I’m a big foodie, I have been eating generally “healthily” and I have been exploring various food trends in the past few years. I have never been a vegetarian, but something or somebody you apparently call pescetarian. Easily speaking a fish-eating person. And no, I haven’t been eating only fish, however each time I did, I did it with pleasure. The reason for quitting eating meet was simply either having no appetite for eating it or feeling disgusted by the appearance of certain meaty meals. This was mainly in my teenage years though. Due to certain events as well as ideologies that had appeared in my life, I stopped eating meat for a few years. So far so good. I then started experiencing some health and precisely digestion issues, what resulted in a so called fructose intolerance. More or less 1.5 years ago, I started craving meat badly.

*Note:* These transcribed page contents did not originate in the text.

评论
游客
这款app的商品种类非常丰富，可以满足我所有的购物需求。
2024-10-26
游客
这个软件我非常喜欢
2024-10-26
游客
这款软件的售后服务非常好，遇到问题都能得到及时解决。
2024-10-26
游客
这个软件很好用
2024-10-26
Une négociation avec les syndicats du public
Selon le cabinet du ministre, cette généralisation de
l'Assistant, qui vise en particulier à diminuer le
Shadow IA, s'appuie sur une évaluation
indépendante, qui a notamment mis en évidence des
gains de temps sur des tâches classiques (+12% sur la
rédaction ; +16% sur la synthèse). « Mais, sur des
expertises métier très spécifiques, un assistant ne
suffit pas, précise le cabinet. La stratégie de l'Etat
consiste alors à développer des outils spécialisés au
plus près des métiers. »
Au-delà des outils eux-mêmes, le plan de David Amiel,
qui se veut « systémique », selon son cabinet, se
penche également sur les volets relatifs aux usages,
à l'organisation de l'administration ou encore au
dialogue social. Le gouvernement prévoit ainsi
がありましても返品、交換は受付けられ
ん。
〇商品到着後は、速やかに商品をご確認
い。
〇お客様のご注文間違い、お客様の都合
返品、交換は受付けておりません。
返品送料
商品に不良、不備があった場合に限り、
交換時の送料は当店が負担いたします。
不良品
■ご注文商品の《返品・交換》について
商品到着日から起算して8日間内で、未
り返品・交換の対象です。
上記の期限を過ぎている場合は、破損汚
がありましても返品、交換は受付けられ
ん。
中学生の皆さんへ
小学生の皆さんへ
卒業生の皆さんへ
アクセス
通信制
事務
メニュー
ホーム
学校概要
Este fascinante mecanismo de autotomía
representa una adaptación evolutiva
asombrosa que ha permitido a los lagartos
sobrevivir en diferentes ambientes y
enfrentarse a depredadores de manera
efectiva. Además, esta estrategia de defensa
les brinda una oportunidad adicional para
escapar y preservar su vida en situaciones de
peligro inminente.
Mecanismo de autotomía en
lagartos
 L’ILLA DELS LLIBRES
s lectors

Even though poultry used to be my common choice in the old days, this time I was literally dreaming of having a medium-rare steak and chilli con carne. A pretty weird story you might say. I was then told by a doctor that I don’t have enough iron. It is of course, not directly related to not eating meat, however, it explained my sudden meaty moods I was experiencing. The health issues go even further and they ended in getting out of balance, lack of energy and vision disruption. Most probably the reason for what happened was suffering from minor anemia, over-straining my body due to conducting heavy exercises after a long break and having gone through some emotionally stressful time in the past years to top it up. Apart from doing a proper body examination at various doctors that didn’t find anything suspicious apart from the iron issue, I asked uncle Google and found my symptoms feet perfectly in to the health disorders defined by the Traditional Chinese Medicine. I discovered a TCM practitioner in Berlin and with her knowledge, acupuncture sessions, Chinese herbs and a dietary advice, she has just helped me so much in putting me back on the track. Although, I am still working on it. It is definitely about being willing to learn and a mutual effort.

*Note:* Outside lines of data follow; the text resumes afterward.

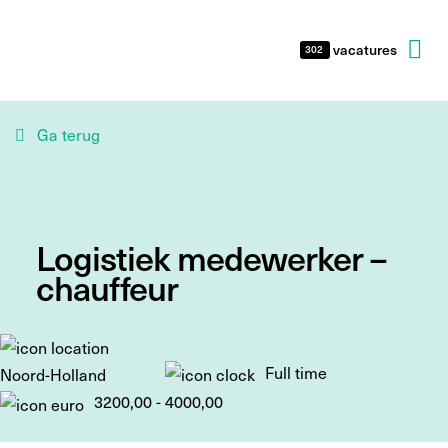
vacatures
302
Ga terug
Logistiek medewerker –
chauffeur
Full time
Noord-Holland
3200,00 - 4000,00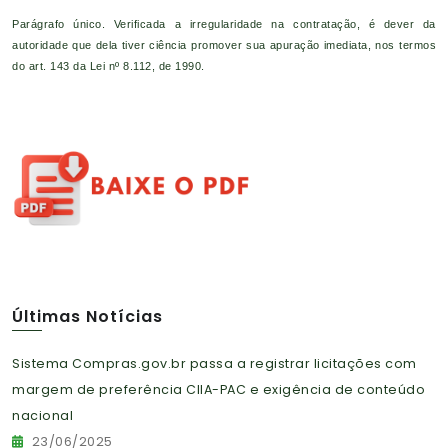
Parágrafo único. Verificada a irregularidade na contratação, é dever da
autoridade que dela tiver ciência promover sua apuração imediata, nos termos
do art. 143 da Lei nº 8.112, de 1990.
Últimas Notícias
Sistema Compras.gov.br passa a registrar licitações com
margem de preferência CIIA-PAC e exigência de conteúdo
nacional
23/06/2025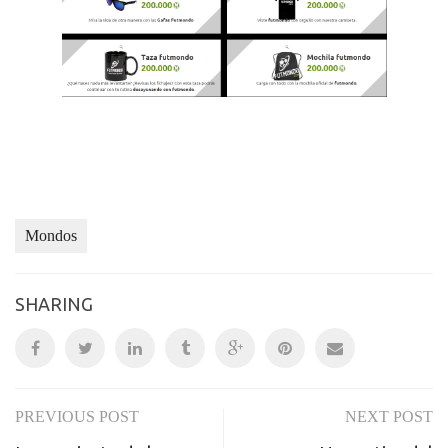
Mondos
SHARING
PREVIOUS POST
NEXT POST
Post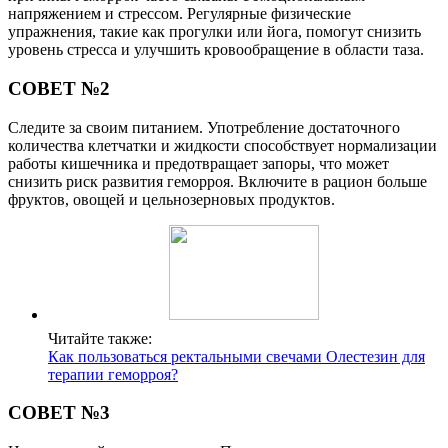
напряжением и стрессом. Регулярные физические
упражнения, такие как прогулки или йога, помогут снизить
уровень стресса и улучшить кровообращение в области таза.
СОВЕТ №2
Следите за своим питанием. Употребление достаточного
количества клетчатки и жидкости способствует нормализации
работы кишечника и предотвращает запоры, что может
снизить риск развития геморроя. Включите в рацион больше
фруктов, овощей и цельнозерновых продуктов.
Читайте также:
Как пользоваться ректальными свечами Олестезин для
терапии геморроя?
СОВЕТ №3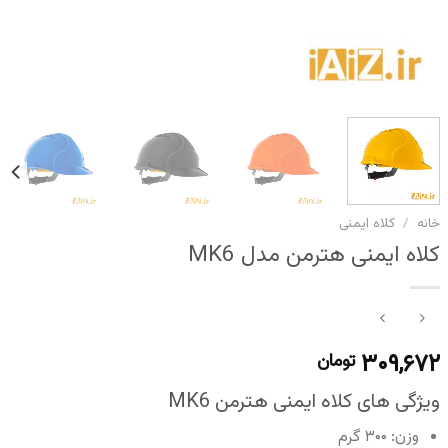
خانه
/
کلاه ایمنی
کلاه ایمنی هترمن مدل MK6
۳۰۹,۶۷۲
تومان
ویژگی های کلاه ایمنی هترمن MK6
وزن: ۳۰۰ گرم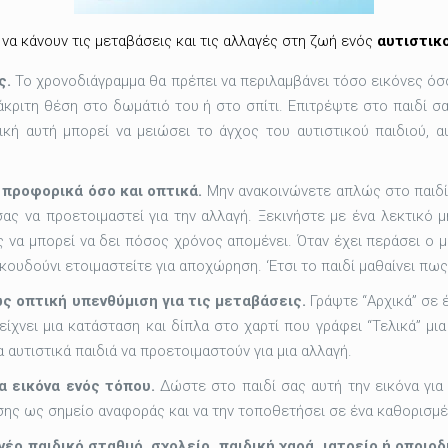
α κάνουν τις μεταβάσεις και τις αλλαγές στη ζωή ενός
αυτιστικ
ς.
Το χρονοδιάγραμμα θα πρέπει να περιλαμβάνει τόσο εικόνες όσο
άκριτη θέση στο δωμάτιό του ή στο σπίτι. Επιτρέψτε στο παιδί σ
ική αυτή μπορεί να μειώσει το άγχος του αυτιστικού παιδιού, 
 προφορικά όσο και οπτικά.
Μην ανακοινώνετε απλώς στο παιδί 
 σας να προετοιμαστεί για την αλλαγή. Ξεκινήστε με ένα λεκτικό 
ς να μπορεί να δει πόσος χρόνος απομένει. Όταν έχει περάσει ο μ
 κουδούνι ετοιμαστείτε για αποχώρηση. ‘Ετσι το παιδί μαθαίνει πω
ς οπτική υπενθύμιση για τις μεταβάσεις.
Γράψτε “Αρχικά” σε έ
είχνει μια κατάσταση και δίπλα στο χαρτί που γράφει “Τελικά” μι
 αυτιστικά παιδιά να προετοιμαστούν για μια αλλαγή.
α εικόνα ενός τόπου.
Δώστε στο παιδί σας αυτή την εικόνα για 
ασης ως σημείο αναφοράς και να την τοποθετήσει σε ένα καθορισμ
έο παιδικό σταθμό, σχολείο, παιδική χαρά, ιατρείο ή οποιο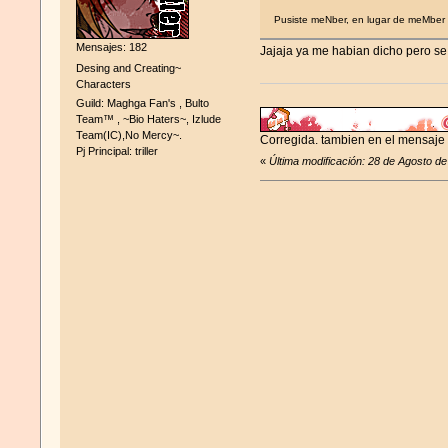
Pusiste meNber, en lugar de meMber
Mensajes: 182
Jajaja ya me habian dicho pero se
Desing and Creating~
Characters
Guild: Maghga Fan's , Bulto
Team™ , ~Bio Haters~, Izlude
Team(IC),No Mercy~.
Corregida. tambien en el mensaje
Pj Principal: triller
«
Última modificación: 28 de Agosto d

So, what’s the moral? Some very general rules I have learned to respect:
1. Listen to your own body’s signals and respect them. For some people it comes naturally, others will need to invest more time and self-observation training. Meditation, qi gong, tai chi or yoga might be of great support on your way to self-discovery as well as self-healing.

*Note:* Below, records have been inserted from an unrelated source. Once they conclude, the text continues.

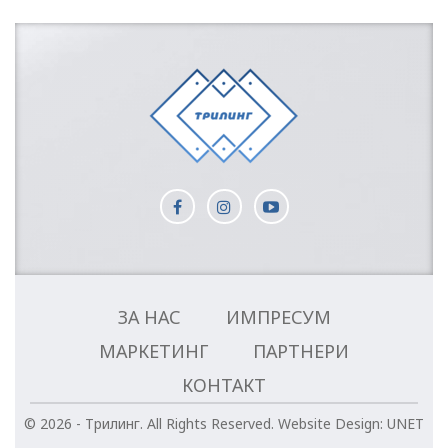
ЗА НАС
ИМПРЕСУМ
МАРКЕТИНГ
ПАРТНЕРИ
КОНТАКТ
© 2026 - Трилинг. All Rights Reserved.
Website Design:
UNET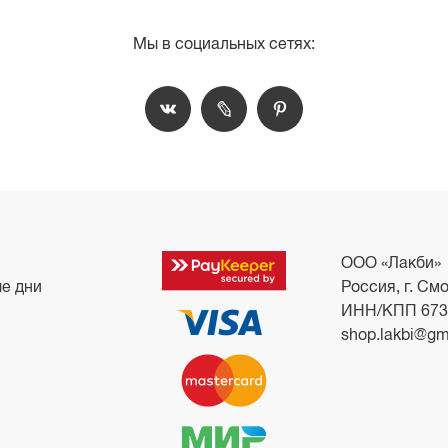
Мы в социальных сетях:
ООО «Лакби»
ые дни
Россия, г. Смо
ИНН/КПП 673
shop.lakbi@gm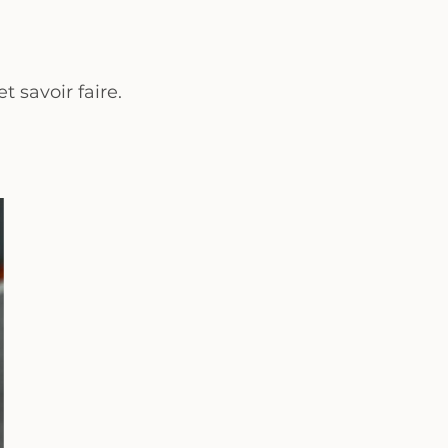
 savoir faire.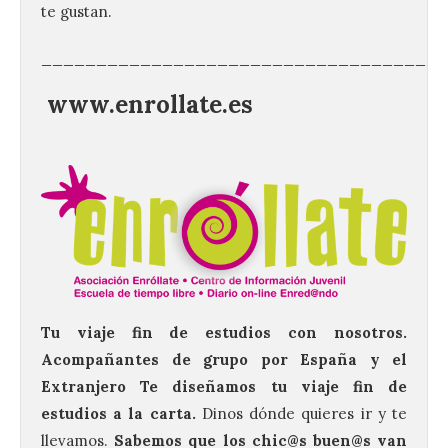
te gustan.
_____________________________________
www.enrollate.es
Tu viaje fin de estudios con nosotros.
Acompañantes de grupo por España y el
Extranjero Te diseñamos tu viaje fin de
estudios a la carta.
Dinos dónde quieres ir y te
llevamos.
Sabemos que los chic@s buen@s van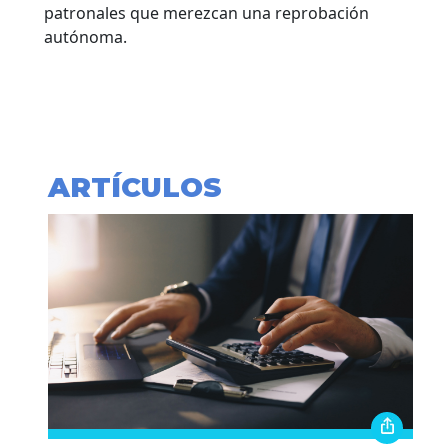
patronales que merezcan una reprobación
autónoma.
ARTÍCULOS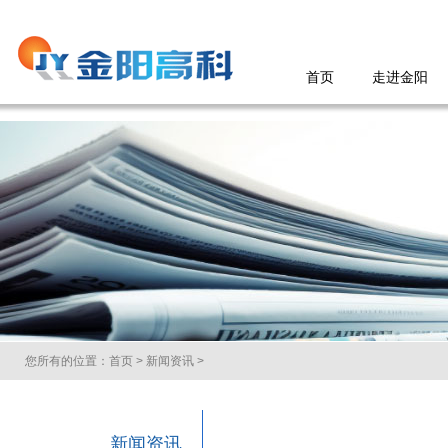
首页
走进金阳
您所有的位置：
首页
>
新闻资讯
>
新闻资讯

One size fits all is nonsense!
2. Don’t follow neither healthy lifestyle trends nor philosophies blindly. Every person is different. Starting from our genes, blood group, upbringing, health history, lifestyle and even the climate we live in. All this counts if it’s about our food preferences and what serves us well. I know of a family living in Costa Rica who have been eating only raw food in the past couple of years and they are apparently doing great. I have a friend who has been vegetarian for over 15 years. Although she’s pregnant now, her body doesn’t lack iron. Another friend who’s got a baby recently needed iron supplementation although she’s a real meat lover. And yet another female I know, currently suffers from anemia although she enjoys eating meat frequently. That said, it is not about eating meat, rather about whether your body can absorb nutrients from the food you choose to eat. Sometimes being a vegan is simply not a healthy option for everyone. And certainly, it is not a good idea if your gut floras has got out of balance. I also know of a few vegans who claim to feel better and healthier after having switched to a vegan diet. I try not to stick to any labels at all.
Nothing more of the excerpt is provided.